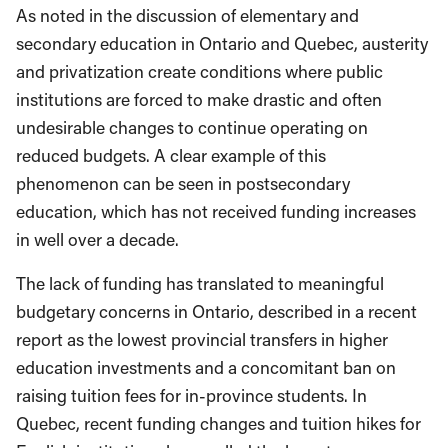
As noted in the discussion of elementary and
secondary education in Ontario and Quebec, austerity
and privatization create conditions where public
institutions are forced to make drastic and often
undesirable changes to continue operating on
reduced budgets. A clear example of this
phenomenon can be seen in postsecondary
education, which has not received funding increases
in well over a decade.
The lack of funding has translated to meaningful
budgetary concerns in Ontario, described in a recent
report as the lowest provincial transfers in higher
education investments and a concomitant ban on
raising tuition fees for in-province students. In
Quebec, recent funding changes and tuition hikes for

• **What this task involves**: Which lines in the records above hold the string "Quebec"? Copy each of them.

• **Solution to the problem**:
secondary education in Ontario and Quebec, austerity
Quebec, recent funding changes and tuition hikes for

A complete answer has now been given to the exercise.